Seven science lessons from Doctor Who

Doctor Who’s fictional world isn’t girdled with the basic scientific principles that govern our world. But that doesn’t mean that Doctor Who’s science is total fiction – in fact, most of the extreme science in the show is based on very real, and often very cool, scientific precepts. Here are just a few of them.

6. It’s possible to hide in plain sight

AP
Hou did Houdini do it? The magic is often right in plain sight.

We can’t trust our memories, and we can’t always trust our senses, either. The Tardis, the Doctor's multipurpose time machine, generates what is known as a perception filter, so people passing by simply assimilate it into their surroundings without worrying about it. In one episode, a perception filter cloaks a house’s entire second floor; in another, it hides the room in which an escaped mass murder (and an alien one, at that) has hidden for about a decade.

But what the show is calling a perception filter is just an extreme version of one of our biggest cognitive problems: We can’t notice everything. Magic tricks are infamous for taking advantage of that human weakness. Most illusionist magic works by misdirection, steering our attention away from the less-than-magical mechanics supporting the trick.
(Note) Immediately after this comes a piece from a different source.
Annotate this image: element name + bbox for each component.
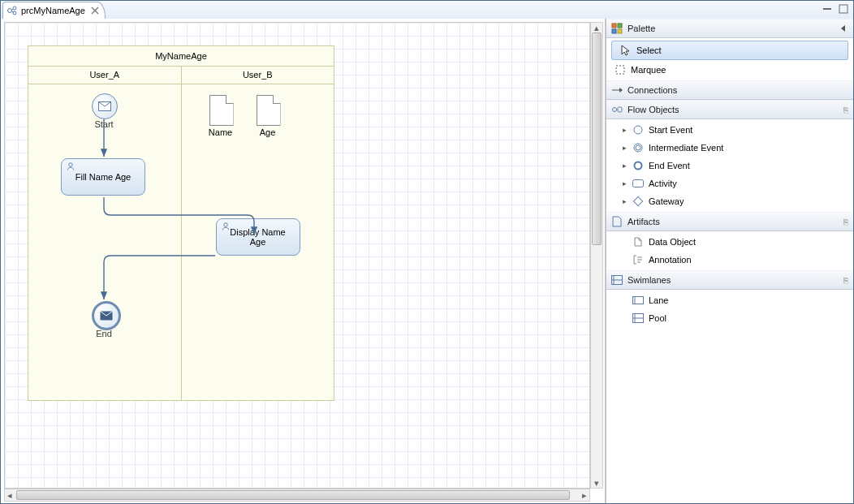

For example, pickpocket magician Apollo Robbins swipes a participant’s possessions – hat, glasses, wallet – just by engaging them in a conversation that keeps their attention away from his pilfering hands. As he told the New Yorker, “It’s all about the choreography of people’s attention. Attention is like water. It flows. It’s liquid. You create channels to divert it, and you hope that it flows the right way.”